- Opening Delimiter -
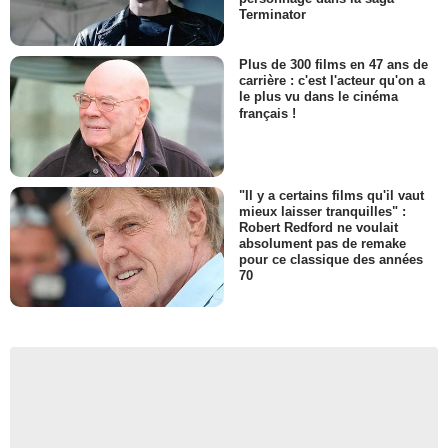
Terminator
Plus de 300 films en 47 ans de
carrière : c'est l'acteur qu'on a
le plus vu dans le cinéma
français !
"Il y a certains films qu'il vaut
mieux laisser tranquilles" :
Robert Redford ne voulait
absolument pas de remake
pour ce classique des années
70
- Closing Delimiter -
- Opening Delimiter -
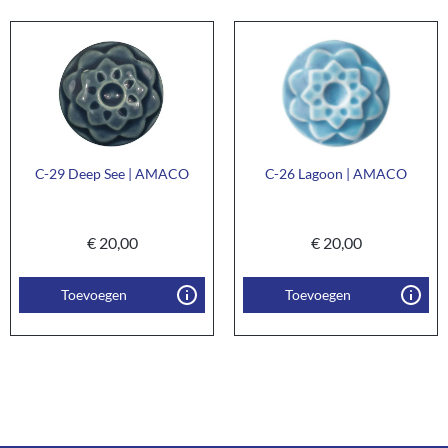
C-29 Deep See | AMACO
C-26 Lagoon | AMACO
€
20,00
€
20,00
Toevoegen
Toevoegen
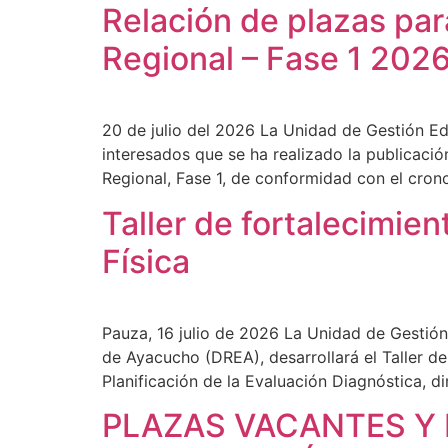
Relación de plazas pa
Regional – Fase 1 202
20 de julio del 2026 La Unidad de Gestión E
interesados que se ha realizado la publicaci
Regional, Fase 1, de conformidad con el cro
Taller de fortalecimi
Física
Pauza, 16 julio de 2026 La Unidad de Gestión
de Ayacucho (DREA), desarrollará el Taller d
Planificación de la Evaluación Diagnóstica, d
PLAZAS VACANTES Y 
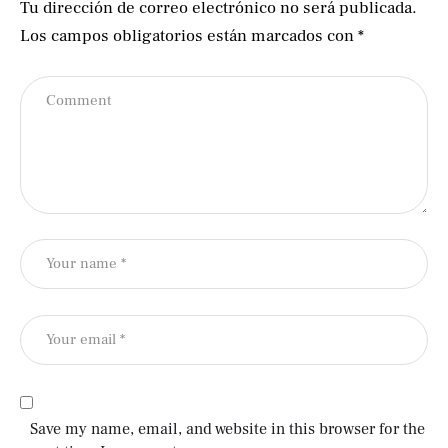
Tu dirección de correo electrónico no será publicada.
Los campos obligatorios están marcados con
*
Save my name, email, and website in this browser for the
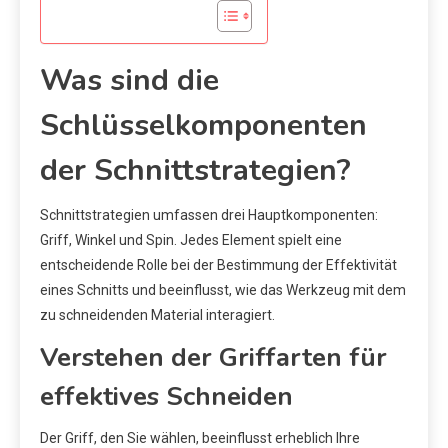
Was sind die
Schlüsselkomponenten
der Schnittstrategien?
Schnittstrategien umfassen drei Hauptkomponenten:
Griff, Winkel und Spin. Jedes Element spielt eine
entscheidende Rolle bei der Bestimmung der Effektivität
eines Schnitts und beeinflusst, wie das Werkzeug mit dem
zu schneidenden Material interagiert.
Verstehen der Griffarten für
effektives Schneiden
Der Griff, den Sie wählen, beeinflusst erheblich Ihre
- Closing Delimiter -
- Opening Delimiter -
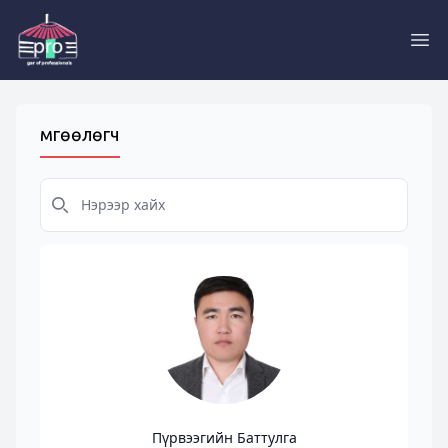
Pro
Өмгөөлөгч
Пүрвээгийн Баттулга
- Closing Delimiter -
## WORK INSTRUCTIONS
Please set down, exactly and with no pictures, the lines in the entries above starting at the one holding "Pauza, 16 julio de 2026 La Unidad de Gestión" and ending at the one holding "eines Schnitts und", ends included.

## EXERCISE RESPONSE
Pauza, 16 julio de 2026 La Unidad de Gestión
de Ayacucho (DREA), desarrollará el Taller d
Planificación de la Evaluación Diagnóstica, d
PLAZAS VACANTES Y 
Tu dirección de correo electrónico no será publicada.
Los campos obligatorios están marcados con
*
Save my name, email, and website in this browser for the
Was sind die
Schlüsselkomponenten
der Schnittstrategien?
Schnittstrategien umfassen drei Hauptkomponenten:
Griff, Winkel und Spin. Jedes Element spielt eine
entscheidende Rolle bei der Bestimmung der Effektivität
eines Schnitts und beeinflusst, wie das Werkzeug mit dem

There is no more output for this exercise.